Chris Brown, president and CEO of the Local Authorities Pension Plan in Alberta, also highlighted real estate as an obvious area of concern. The LAPP is in the process of completing a funding policy and an asset liability study with its new sponsor board, which will inform the plan’s investment policy. “The sooner we begin to understand the longer-term impacts of COVID on various asset classes in our portfolio, the better we’ll be able to make those decisions on how to restructure that.”

In terms of what keeps him up at night, Brown cited the potential impact of instability and civil unrest in the U.S. on equity markets in the later months of this year, particularly with a tense election coming up, as well as the pandemic’s hit to the Alberta economy and how it could affect the provincial public sector. “There’s a lot of moving parts for us right now and it’s both a challenge and an opportunity to be working all these pieces together.”

For Newfoundland and Labrador’s Public Service Pension Plan, its 2019 results came out before the pandemic hit, so “there were a lot of smiles around the table in regard to the asset returns and 2019 in general,” noted Chuck Bruce, CEO of Provident10, the plan’s administrator.

After the pandemic-related market volatility, he asked the plan’s chief investment officer for an outlook of when it would return to the rosy returns of 2019. “I don’t think either one of us at that time felt it would be August of 2020. With things almost back to where they were in 2019, it’s a little surreal and almost feels preliminary.”

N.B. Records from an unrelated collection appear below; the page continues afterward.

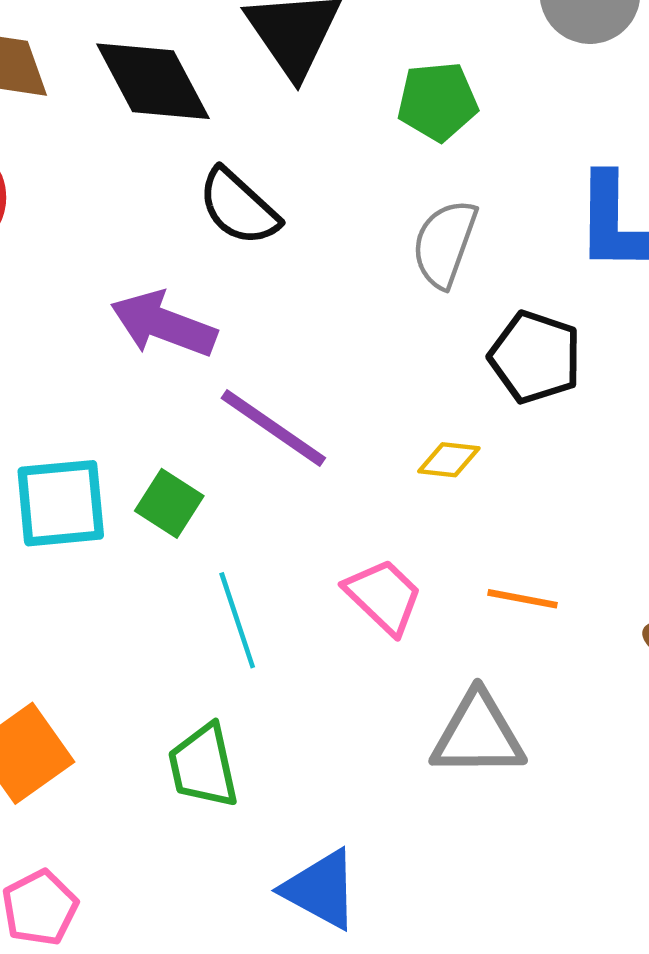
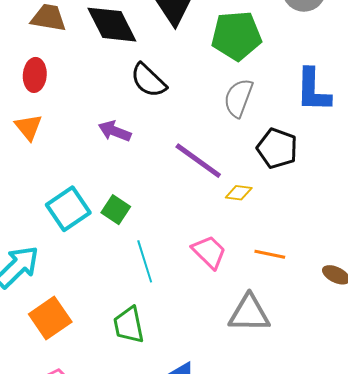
green pentagon: (437, 102) -> (236, 36), size x1.4
purple arrow: (164, 324) -> (115, 131), size x0.7
purple line: (273, 428) -> (198, 161), moved
cyan square: (61, 503) -> (68, 209), turned -30

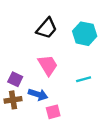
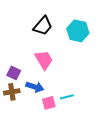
cyan line: (84, 79) -> (67, 97), moved

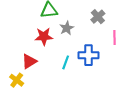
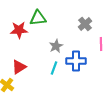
gray star: (67, 28) -> (56, 46), moved
red star: (44, 36) -> (19, 30), moved

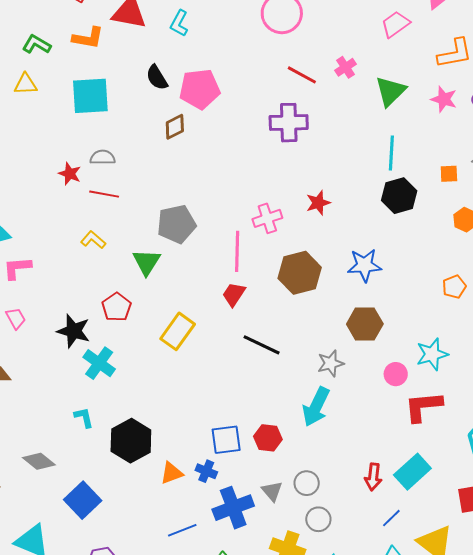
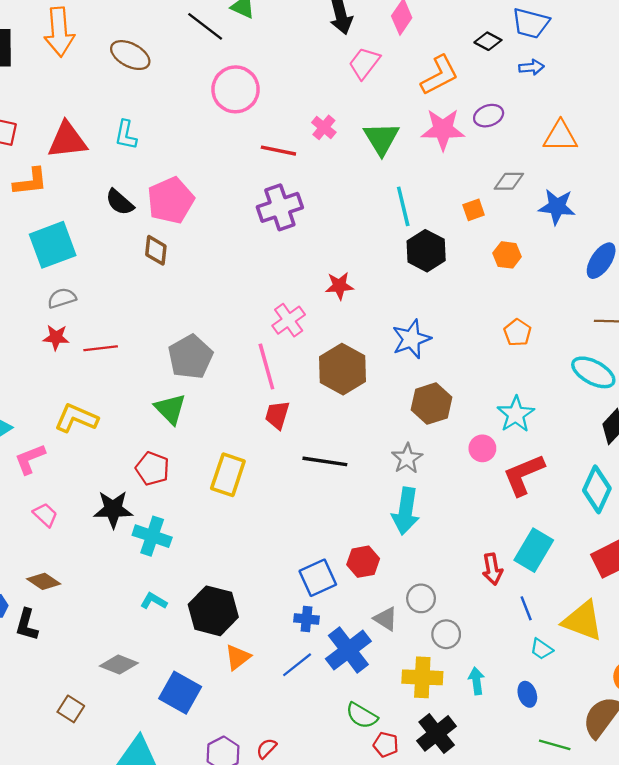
pink star: (444, 99) -> (443, 129), size x1.4
brown diamond: (175, 127) -> (156, 250), turned -40
gray semicircle: (103, 157) -> (62, 298), moved
red star: (318, 203) -> (339, 286), turned 30
yellow L-shape: (93, 240) -> (76, 418), moved, size x1.5
cyan L-shape: (84, 417) -> (154, 601), turned -30
orange triangle: (172, 473) -> (238, 657), moved
blue line: (391, 518) -> (526, 608), turned -50
blue line: (182, 530) -> (297, 665), moved

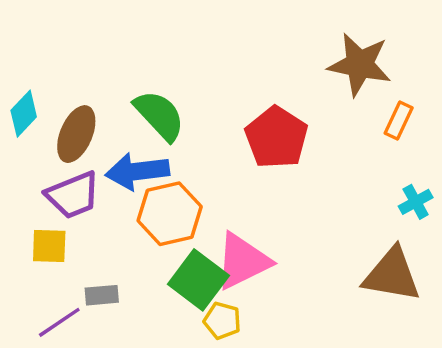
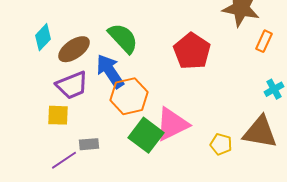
brown ellipse: (76, 134) -> (74, 49), turned 32
blue arrow: (137, 171) -> (110, 71), turned 63
yellow pentagon: (222, 321) -> (221, 144), moved

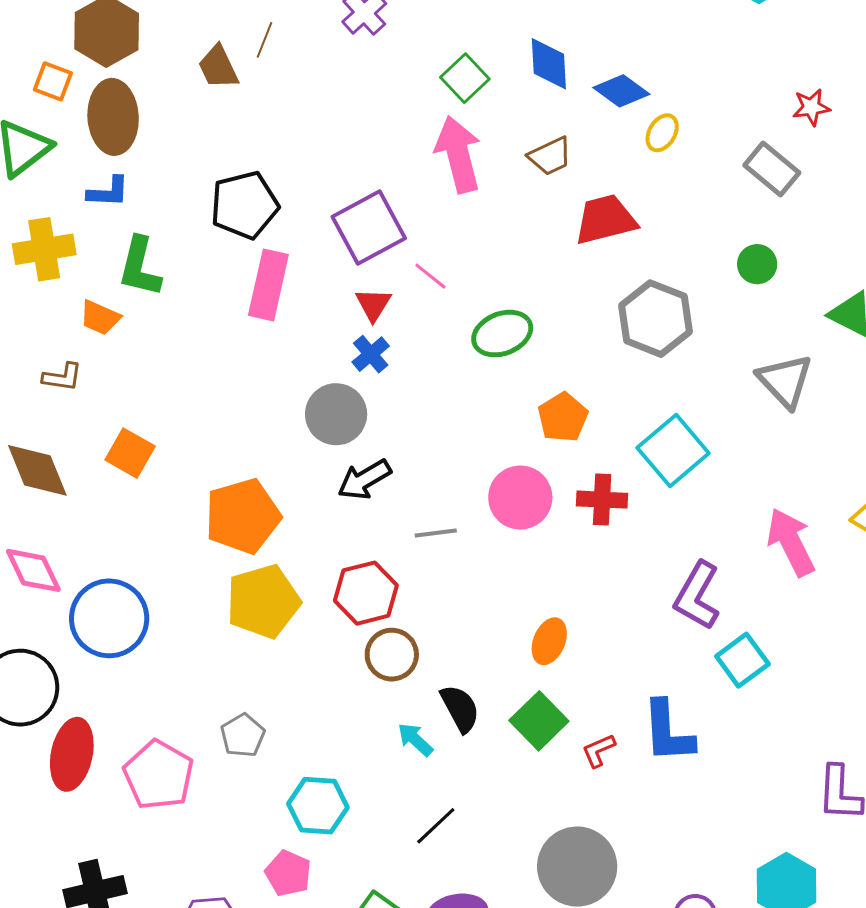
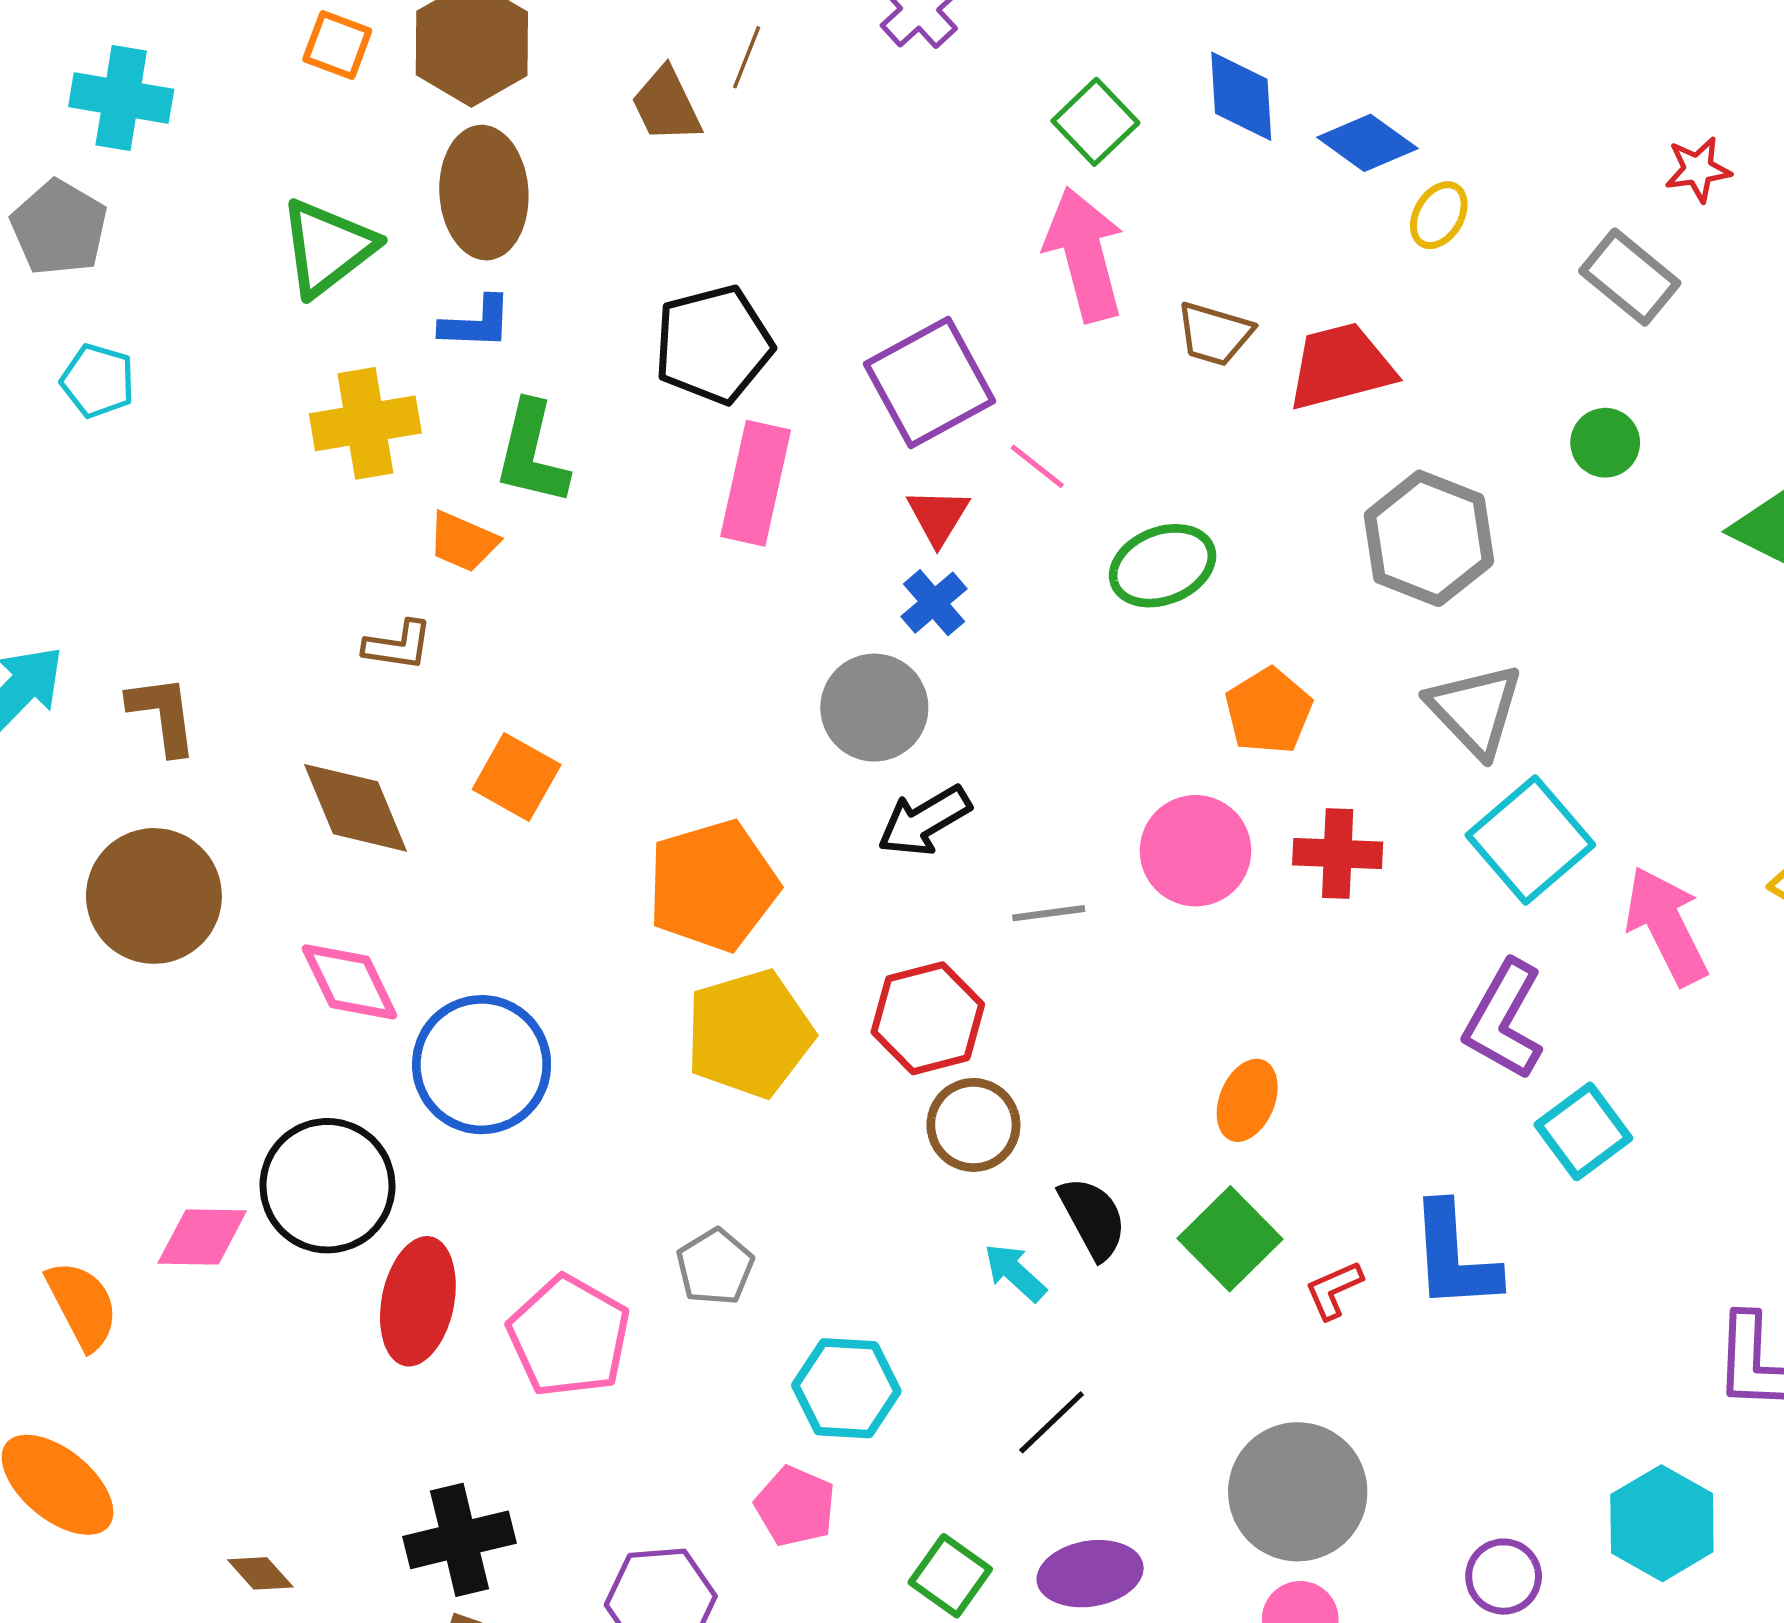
orange square: (53, 81) -> (337, 45), moved
brown trapezoid: (550, 156) -> (1214, 334), moved, turned 42
gray triangle: (785, 381) -> (1475, 710), moved
cyan square: (673, 450) -> (1530, 840), moved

While the pandemic has certainly affected pension funds, Zvan said it’s an opportunity to take stock. “By portfolio components, overall, did they react as I thought they might? Did [the plan] have the liquidity I thought I would have had through a stress [event]? . . . When you made plans for disaster recovery or times of stress, did it actually work out?”

She said the crisis has given plan sponsors a new stress test to consider for the future. “Most of us were trained in business schools that were more about just-in-time efficiency and maximizing our [profit and loss], [but] I think that theme of resiliency will also come out in risk management going forward.”